Wow Avneil! You have definitely experienced things that many of us haven't. Being ready to die for a loved one is importantt as wrll. But Janni still has some good points. First of all, many men who talk about being ready to die for their wives, haven't had to do it, and may never be tested in that area, so it would be an easy thing to claim falsely, much of the time.
Secondly, even really being willing to die, while a valiant act, is still something that would only happen once. It's always easier, with anything, to go through it once, or for a short period, as opposed to enduring it long term.
Idk. I think today's "knight in shining armor" is one that's conquered his own demons. He's slain his obsession with porn and objectifying women, his need to be the center of attention, his desire for all the gadgets and toys .... Yes!! A man like that would be a "knight in shining armor" to me.

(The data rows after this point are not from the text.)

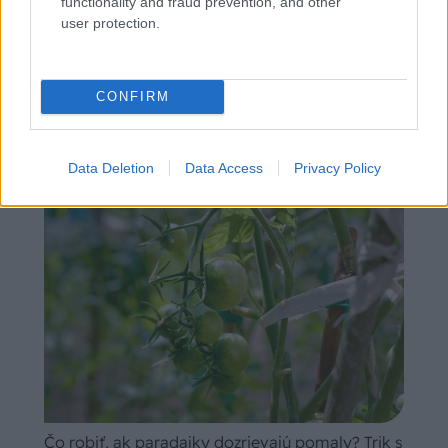
functionality and fraud prevention, and other
user protection.
Náradie
brúsne kotúče
uhlové brúsky
CONFIRM
SÚVISIACE
Data Deletion
Data Access
Privacy Policy
Čo robiť, ak paradajky dozrievajú pomaly? Trik s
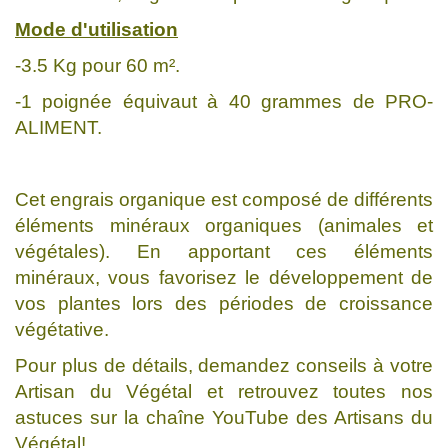
Mode d'utilisation
-3.5 Kg pour 60 m².
-1 poignée équivaut à 40 grammes de PRO-
ALIMENT.
Cet engrais organique est composé de différents
éléments minéraux organiques (animales et
végétales). En apportant ces éléments
minéraux, vous favorisez le développement de
vos plantes lors des périodes de croissance
végétative.
Pour plus de détails, demandez conseils à votre
Artisan du Végétal et retrouvez toutes nos
astuces sur la chaîne YouTube des Artisans du
Végétal!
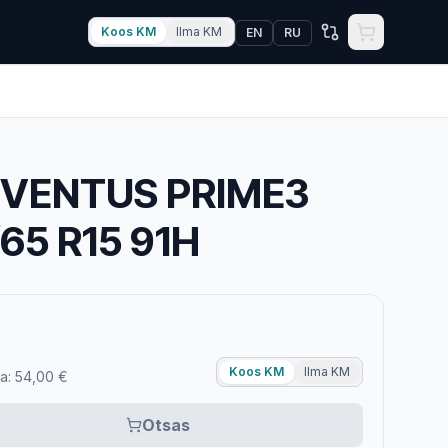
Koos KM
Ilma KM
EN
RU
VENTUS PRIME3
/65 R15 91H
Koos KM
Ilma KM
a: 54,00 €
Otsas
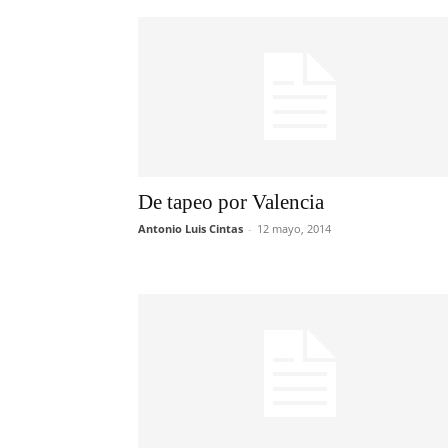
De tapeo por Valencia
Antonio Luis Cintas
-
12 mayo, 2014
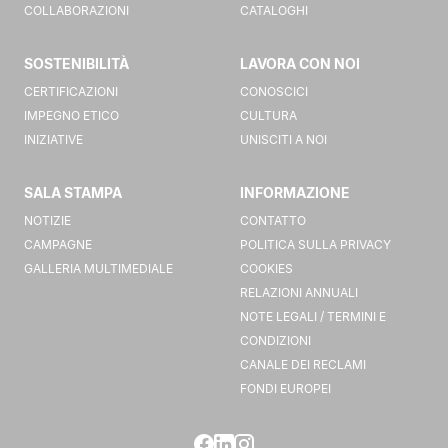
COLLABORAZIONI
CATALOGHI
SOSTENIBILITÀ
LAVORA CON NOI
CERTIFICAZIONI
CONOSCICI
IMPEGNO ETICO
CULTURA
INIZIATIVE
UNISCITI A NOI
SALA STAMPA
INFORMAZIONE
NOTIZIE
CONTATTO
CAMPAGNE
POLITICA SULLA PRIVACY
GALLERIA MULTIMEDIALE
COOKIES
RELAZIONI ANNUALI
NOTE LEGALI / TERMINI E
CONDIZIONI
CANALE DEI RECLAMI
FONDI EUROPEI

Truth be told, I'm unlikely to face a physical death that my husband has the power to prevent (or sacrifice himself for), but the emotional/spiritual damage he piles onto me and our relationship with his undealt with inner demons ...
What good is a man who would "die" for you physically (& who will likely never have to "prove it") if he's maiming you emotionally?
Idk. I think today's "knight in shining armor" is one that's conquered his own demons. He's slain his obsession with porn and objectifying women, his need to be the center of attention, his desire for all the gadgets and toys .... Yes!! A man like that would be a "knight in shining armor" to me.
Truth be told, I'm unlikely to face a physical death that my husband has the power to prevent (or sacrifice himself for), but the emotional/spiritual damage he piles onto me and our relationship with his undealt with inner demons ...
What good is a man who would "die" for you physically (& who will likely never have to "prove it") if he's maiming you emotionally?
I agree that such a man would be worthy of the title knight. A question though. Do you believe that all or the huge majority of men have to deal with the particular demons you mention?